EXERCISE DATA =
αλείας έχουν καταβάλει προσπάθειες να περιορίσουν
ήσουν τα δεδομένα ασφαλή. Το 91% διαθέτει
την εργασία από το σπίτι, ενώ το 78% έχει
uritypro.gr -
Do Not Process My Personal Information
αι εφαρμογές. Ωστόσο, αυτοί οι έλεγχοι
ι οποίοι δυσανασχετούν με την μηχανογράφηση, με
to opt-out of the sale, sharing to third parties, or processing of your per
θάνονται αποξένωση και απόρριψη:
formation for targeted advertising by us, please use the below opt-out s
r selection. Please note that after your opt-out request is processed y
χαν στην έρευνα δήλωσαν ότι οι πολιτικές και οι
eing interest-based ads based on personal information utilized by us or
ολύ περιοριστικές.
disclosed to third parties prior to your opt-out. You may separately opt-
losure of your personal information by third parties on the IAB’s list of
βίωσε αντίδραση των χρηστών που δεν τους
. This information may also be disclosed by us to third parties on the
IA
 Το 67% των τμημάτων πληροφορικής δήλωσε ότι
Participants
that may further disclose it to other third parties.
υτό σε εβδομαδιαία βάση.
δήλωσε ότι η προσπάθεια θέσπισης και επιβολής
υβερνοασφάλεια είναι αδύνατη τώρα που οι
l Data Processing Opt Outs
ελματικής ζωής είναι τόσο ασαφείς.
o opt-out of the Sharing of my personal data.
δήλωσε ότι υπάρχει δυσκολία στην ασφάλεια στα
...
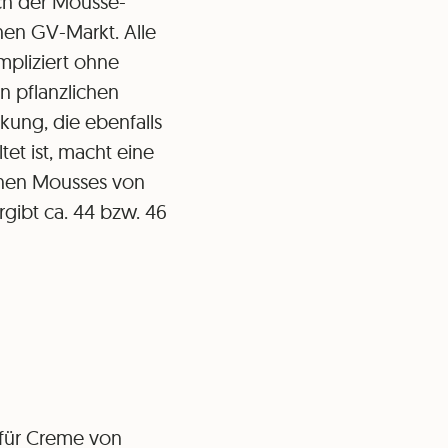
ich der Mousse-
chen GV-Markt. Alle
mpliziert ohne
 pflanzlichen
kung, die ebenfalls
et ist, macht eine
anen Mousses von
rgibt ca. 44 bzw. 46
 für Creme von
==
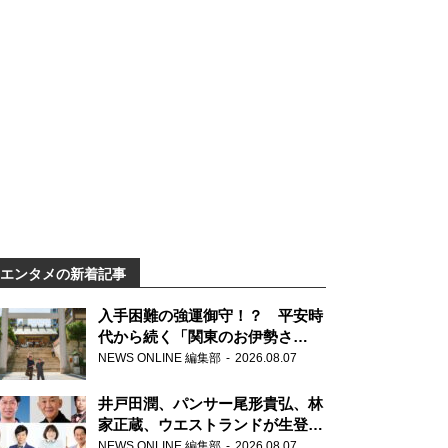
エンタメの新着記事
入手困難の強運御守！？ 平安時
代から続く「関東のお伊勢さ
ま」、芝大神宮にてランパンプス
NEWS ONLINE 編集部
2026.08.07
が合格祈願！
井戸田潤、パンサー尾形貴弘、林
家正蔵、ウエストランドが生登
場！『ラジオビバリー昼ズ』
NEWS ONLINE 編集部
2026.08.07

YOUR OBJECTIVE = Every line above that holds the string "στην" should be copied into the answer.

YOUR SOLUTION =
χαν στην έρευνα δήλωσαν ότι οι πολιτικές και οι
δήλωσε ότι υπάρχει δυσκολία στην ασφάλεια στα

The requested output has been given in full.